Cannabinoid agonists induce contractile responses through G i/o-dependent activation of phospholipase C in the bovine ciliary muscle

Abstract

This study was undertaken to investigate the effect of some cannabinoid agonists on the bovine ciliary muscle. Both anandamide and CP 55,940 ( cis-3-(2-hydroxy-4-(1,1-dimethyl heptyl) phenyl)- trans-4-(3-hydroxypropyl) cyclohexanol) produced a concentration-dependent contractile response in ciliary muscle.
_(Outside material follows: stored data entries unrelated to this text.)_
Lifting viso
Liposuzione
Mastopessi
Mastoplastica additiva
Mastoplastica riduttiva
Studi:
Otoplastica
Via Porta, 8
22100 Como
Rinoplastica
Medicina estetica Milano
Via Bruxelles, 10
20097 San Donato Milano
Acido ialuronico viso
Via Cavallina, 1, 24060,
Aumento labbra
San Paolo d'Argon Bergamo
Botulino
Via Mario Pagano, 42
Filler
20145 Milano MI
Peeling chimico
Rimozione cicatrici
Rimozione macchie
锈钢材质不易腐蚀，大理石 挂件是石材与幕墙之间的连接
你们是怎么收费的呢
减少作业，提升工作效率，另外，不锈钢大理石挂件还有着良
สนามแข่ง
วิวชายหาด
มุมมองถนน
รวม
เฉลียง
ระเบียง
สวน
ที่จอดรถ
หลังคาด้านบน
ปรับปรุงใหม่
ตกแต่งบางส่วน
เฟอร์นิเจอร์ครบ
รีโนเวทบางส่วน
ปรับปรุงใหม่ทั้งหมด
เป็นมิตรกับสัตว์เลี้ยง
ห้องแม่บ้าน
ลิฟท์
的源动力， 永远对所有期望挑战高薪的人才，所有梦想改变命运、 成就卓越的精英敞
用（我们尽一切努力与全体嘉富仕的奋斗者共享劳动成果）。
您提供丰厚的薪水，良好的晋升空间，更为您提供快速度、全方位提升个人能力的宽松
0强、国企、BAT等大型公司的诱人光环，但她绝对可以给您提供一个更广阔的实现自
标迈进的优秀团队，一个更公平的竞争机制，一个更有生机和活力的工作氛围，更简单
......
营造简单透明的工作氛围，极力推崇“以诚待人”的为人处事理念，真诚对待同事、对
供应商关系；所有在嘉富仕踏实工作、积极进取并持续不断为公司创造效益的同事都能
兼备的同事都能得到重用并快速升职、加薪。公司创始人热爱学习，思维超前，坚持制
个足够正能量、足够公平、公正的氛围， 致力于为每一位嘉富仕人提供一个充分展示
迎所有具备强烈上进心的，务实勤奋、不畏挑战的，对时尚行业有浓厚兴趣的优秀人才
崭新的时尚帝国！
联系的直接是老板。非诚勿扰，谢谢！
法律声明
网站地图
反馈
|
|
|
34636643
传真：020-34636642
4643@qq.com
These responses were inhibited by SR 141716A ( N-[piperidin-1-yl]-5-(4-cholophenyl)-1-(2,4-dichlorophenyl)-4-methyl-1 H-pyrazole-3-carboxamide) (0.1 and 1 μM) but not by SR 144528 ( N-[1 S)-endo-1,3,3-trimethyl bicyclo[2.2.1] heptan-2-yl] 5-(4-chloro-3-methylphenyl)-1-(4 methoxy benzyl)-pyrazole-3-carboxamide) (1 and 10 μM). A preincubation with G i/o protein inhibitor pertussis toxin (500 ng/ml) for 20 min inhibited the contractile action of anandamide and CP 55,940. In addition, the phospholipase C inhibitor U73122 (1[6-[[(17β)-3-methoxyestra-1,3,5(10)-trien-17-yl] amino] hexyl]-1 H-pyrrole-2,5-dione) blocked the anandamide- and CP 55,940-induced contractions, whereas the protein kinase C activator, phorbol 12,13 dibutyrate (PDBu) significantly potentiated the contractions evoked by cannabinoid receptor agonists. We evaluated the binding of [ 3H]CP 55,940, which specifically labelled a single class of cannabinoid sites with affinity in low subnanomolar range ( K d=0.6 nM) and the maximal number of binding sites of 1243 fmol/mg protein. Binding of [ 3H]CP 55,940 was inhibited by ligands having a major selectivity for cannabinoid (CB 1) receptors. These findings provide strong evidence of the involvement of cannabinoid CB 1 receptors promoting contraction in the bovine ciliary muscle. Furthermore, the action of cannabinoid receptor agonists appears to be mediated via phospholipase C. These data also contribute to elucidate the cannabinoid CB 1 receptor pivotal role in the modulation of intraocular pressure and to show that cannabinoid receptor agonists may be regarded as potential antiglaucoma agents.